Scan the entries below. Report each line where the string "นมรรค" occurs.
··········
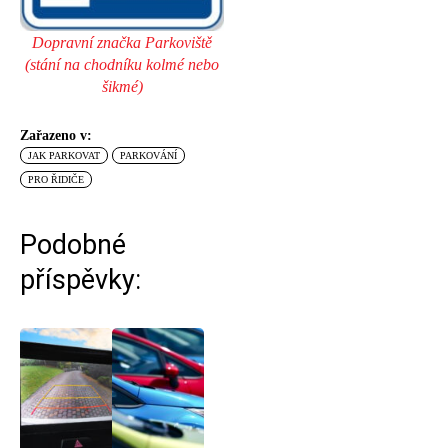
Dopravní značka Parkoviště
(stání na chodníku kolmé nebo
šikmé)
Zařazeno v:
JAK PARKOVAT
PARKOVÁNÍ
PRO ŘIDIČE
Podobné
příspěvky:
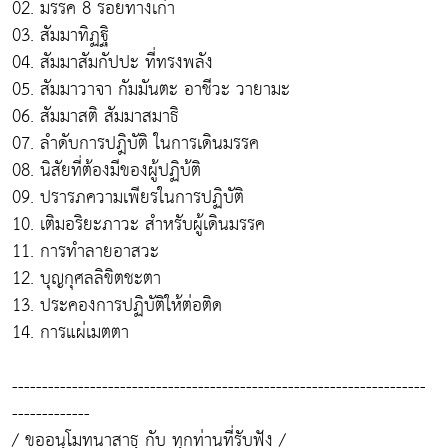
02. มรรค 8 รอยทางเก่า
03. สัมมาทิฏฐิ
04. สัมมาสัมกัปปะ ที่ทรงพลัง
05. สัมมาวาจา กัมมันตะ อาชีวะ วายามะ
06. สัมมาสติ สัมมาสมาธิ
07. ลำดับการปฎิบัติ ในการเดินมรรค
08. นิสัยที่ต้องมีของผู้ปฏิบ้ติ
09. ปรารภความเพียรในการปฏิบัติ
10. เติมอริยะภาวะ สำหรับผู้เดินมรรค
11. การทำลายอาสวะ
12. บุญกุศลลิขิตชะตา
13. ประคองการปฏิบัติให้ต่อติด
14. การแผ่เมตตา
---------------------------------------------------------------------
-------------
/ ขออนุโมทนาสาธุ กับ ทุกท่านที่รับฟัง /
··········
→ Result
07. ลำดับการปฎิบัติ ในการเดินมรรค
10. เติมอริยะภาวะ สำหรับผู้เดินมรรค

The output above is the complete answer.